DEM Parti İstanbul Milletvekili Özgül Saki, AKP'nin bu yıl "Aile Yılı" ilan ettiğini hatırlarak, "AKP'nin LGBTİ+ düşmanı politikaları ve kadın haklarına ağır saldırıları sonucunda patriyarkal kapitalizm güç kazanıyor, erkek egemenliği ve erkek şiddeti güç kazanıyor. Bu iktidar, aslında çok uzun süredir bakanlığın isminden başlayarak kadının adını her yerden sildi. Kadın olan her yere aileyi yerleştirdi. Ailenin güçlendirilmesi politikasının ifade ettiği her politikada bir kez daha kadın hakları ve kazanımları gasp ediliyor" dedi.
Kadınların yaşamın alanında eşit ve özgür olarak yer almak için mücadele ettiklerini belirten Saki, "Dinci politikalarla güçlenen aile politikaları tüm kazanımlarımızı tehdit ediyor. Biz mücadelemizden vazgeçmiyoruz" diye konuştu.

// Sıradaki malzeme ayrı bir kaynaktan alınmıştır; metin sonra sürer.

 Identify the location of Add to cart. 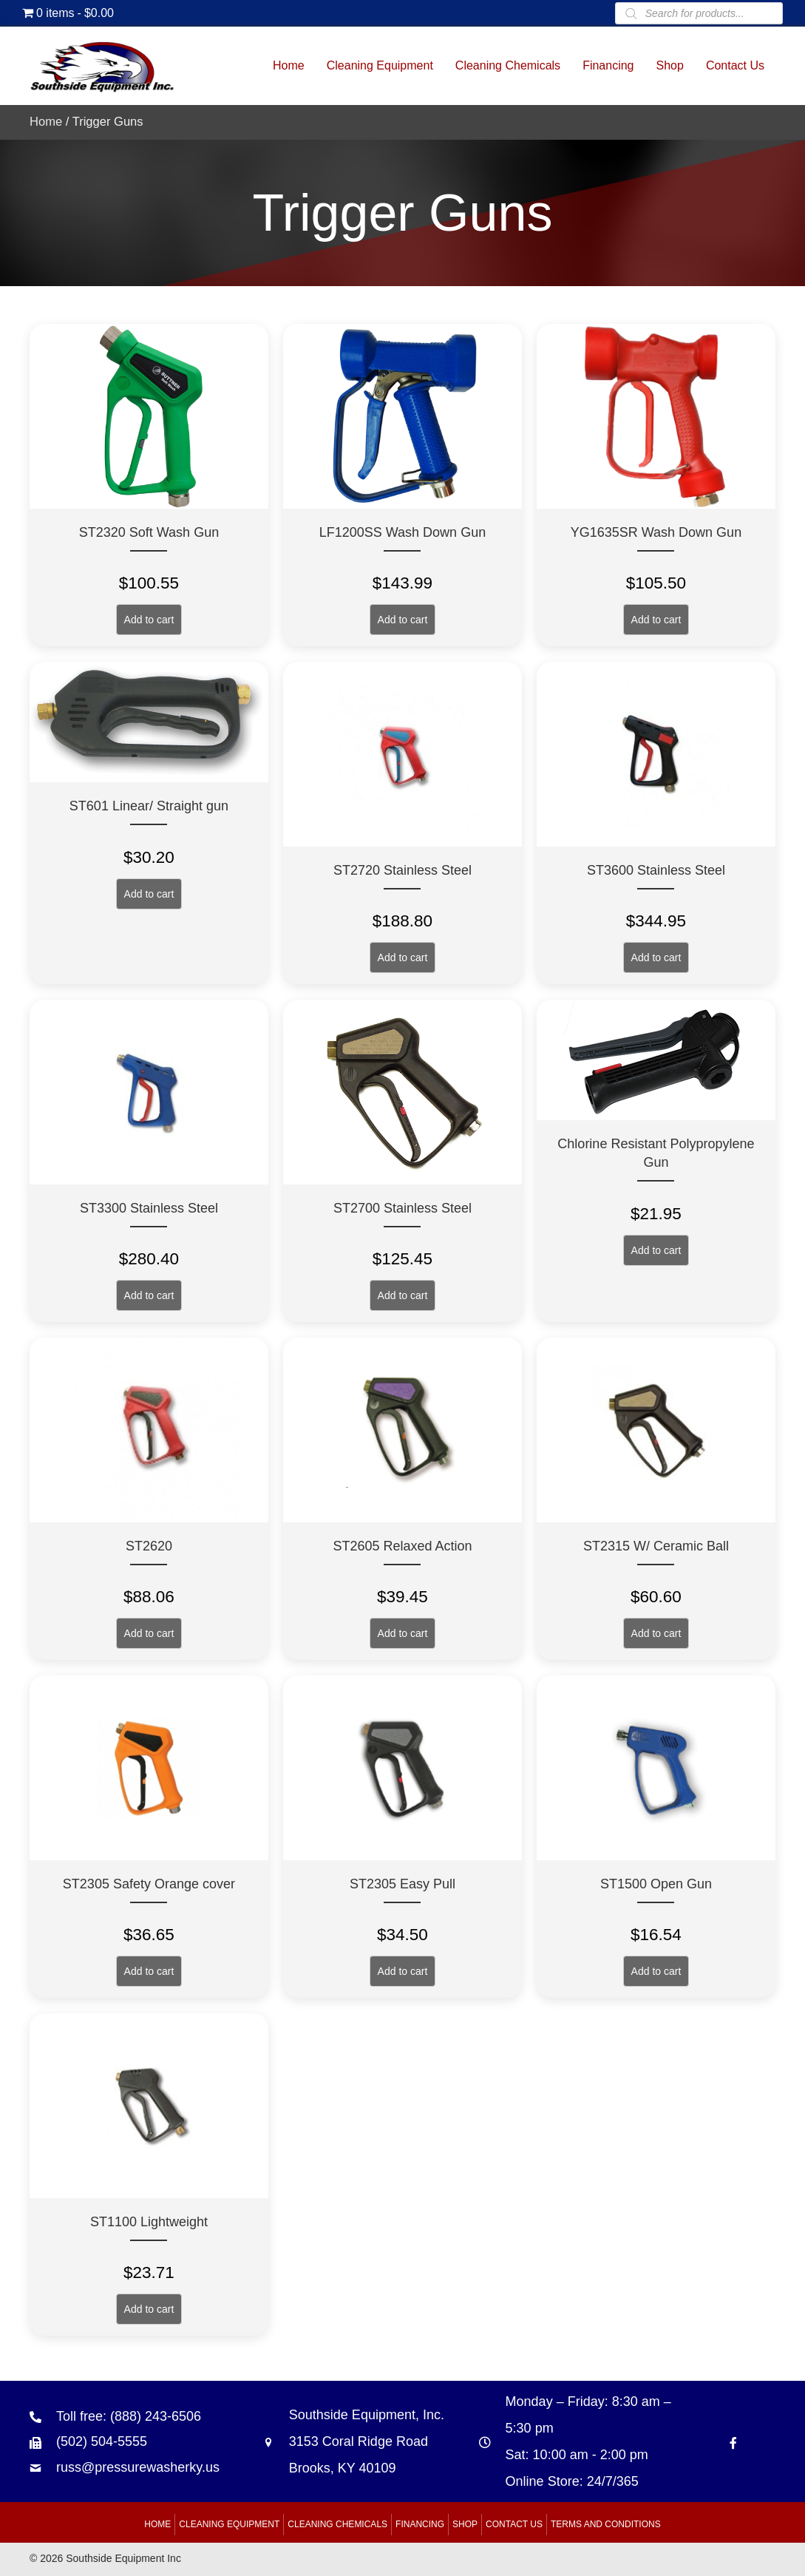 (149, 620).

'NAFAKA KADINA DEĞİL ÇOCUĞA VERİLİYOR'
Kadın Dayanışma Vakfı adına konuşan Candan Dumrul, nafaka hakkının gasp edilmek istendiğini hatırlatarak, "Kadınlar, nafaka almak için çalışmamazlık yapmıyor; gerçekten iş gücüne katılamadıkları için nafaka almak zorunda kalıyorlar. Geliri olmayan kadınların, boşandıktan sonra hayatlarını sürdürebilmeleri için nafaka almaktan başka seçeneği kalmıyor. Üstelik bahsettiğimiz nafaka sadece kadınlara ödenen bir nafaka değil; çoğunlukla çocuklara ödenen nafakayı da içeriyor. İtiraz edilen nafakanın büyük bir kısmı, aslında çocuklara ödenmesi gereken nafaka oluyor. Erkekler, sadece boşandıkları eşlerine değil, çocuklarına da nafaka ödemek istemiyor. Kadınlar, boşanmaktan başka şansları olmadığı için bu çok düşük nafakaları kabul etmek ve hayatlarını bu şekilde sürdürmek zorunda kalıyorlar" ifadelerini kullandı.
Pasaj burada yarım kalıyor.